Pike is a Mount Airy, N.C.-based specialty construction and engineering firm.

Citgo sets guidance

Citgo Holding held its bank meeting on Wednesday and announced price talk on its $500 million four-year senior secured first-lien term loan (Caa1/B/B+) at Libor plus 725 bps to 750 bps with a 1% Libor floor and an original issue discount of 98, a market source remarked.

The term loan is non-callable for one year, then at 101 in year two.

Commitments are due at noon ET on July 25, the source added.

Jefferies LLC is the left lead on the deal that will be used with a new $1.37 billion senior secured note offering and cash on hand to redeem all of the company’s $1.87 billion 10¾% senior secured notes due 2020 and to pay related accrued interest and redemption premiums.

Citgo is a Houston-based owner and operator of three large-scale, highly complex refineries.

MyEyeDr. readies deal

MyEyeDr. scheduled a bank meeting for 10:30 a.m. ET on Thursday to launch $1,631,000,000 of senior secured credit facilities, according to a market source.

The facilities consist of a $125 million five-year revolver (B2/B), an $845 million seven-year first-lien term loan (B2/B), a $211 million seven-year delayed-draw for 24 months first-lien term loan (B2/B), a $360 million eight-year second-lien term loan (Caa2/CCC+) and a $90 million eight-year delayed-draw for 24 months second-lien term loan (Caa2/CCC+), the source said.

Included in the first-lien term loan is 101 soft call protection for six months, and the second-lien term loan has hard call protection of 102 in year one and 101 in year two.

Jefferies LLC, Credit Suisse Securities (USA) LLC, Nomura, Golub Capital, KKR Capital Markets and Macquarie Capital (USA) Inc. are leading the deal that will be used to help fund the buyout of the company by Goldman Sachs Merchant Banking Division from Altas Partners and Caisse de dépôt et placement du Québec.

Closing is expected in the third quarter, subject to customary conditions and regulatory approvals.

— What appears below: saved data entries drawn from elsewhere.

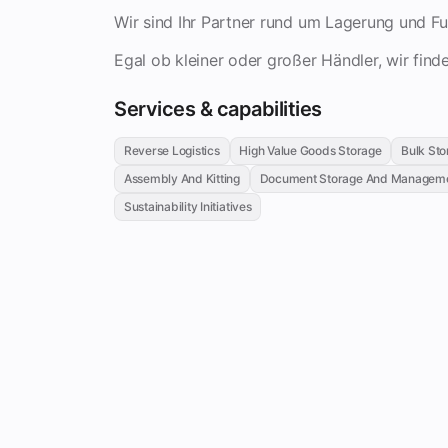
Wir sind Ihr Partner rund um Lagerung und Ful
Egal ob kleiner oder großer Händler, wir fin
Services & capabilities
Reverse Logistics
High Value Goods Storage
Bulk Sto
Assembly And Kitting
Document Storage And Managem
Sustainability Initiatives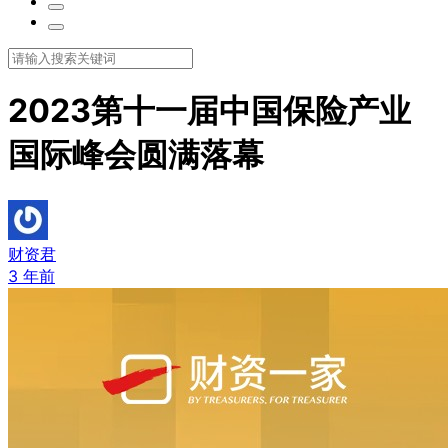
2023第十一届中国保险产业
国际峰会圆满落幕
财资君
3 年前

MyEyeDr. is an optometry platform. The company is affiliated with Capital Vision Services LP, which provides management services to MyEyeDr. optometrists and its practices.

Focus joins calendar

Focus Financial Partners will hold a lender call at 10 a.m. ET on Thursday to launch a $300 million add-on term loan B, a market source remarked.

RBC Capital Markets is the left lead on the deal that will be used to repay revolver borrowings.

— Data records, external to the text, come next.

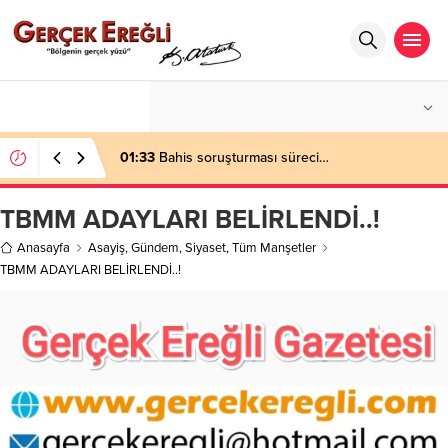
°C
ZONGULDAK
PARÇALI BULUTLU
01:33
Bahis soruşturması süreci…
TBMM ADAYLARI BELİRLENDİ..!
Anasayfa
Asayiş
,
Gündem
,
Siyaset
,
Tüm Manşetler
TBMM ADAYLARI BELİRLENDİ..!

Closing is expected this month.

Focus Financial is a New York-based partnership of independent, fiduciary wealth management firms.

BroadStreet coming soon

BroadStreet Partners emerged with plans to hold a lender call at 2 p.m. ET on Thursday to launch a fungible $135 million add-on term loan B, according to a market source.

RBC Capital Markets LLC is the left lead on the deal that will be used for acquisitions and to repay revolver borrowings.

The company’s existing $735 million term loan B is priced at Libor plus 325 bps with a 1% Libor floor.

BroadStreet is a Columbus, Ohio-based insurance broker.

Rent-A-Center on deck

Rent-A-Center set a lender call for 10 a.m. ET on Thursday to launch a $200 million seven-year first-lien term loan (BB-) talked at Libor plus 450 bps to 475 bps with an original issue discount of 99 and 101 soft call protection for six months, a market source said.

Commitments are due at noon ET on July 31, the source added.

J.P. Morgan Securities LLC is leading the deal that will be used to refinance existing debt and for general corporate purposes.

Rent-A-Center is a Plano, Texas-based rent-to-own operator.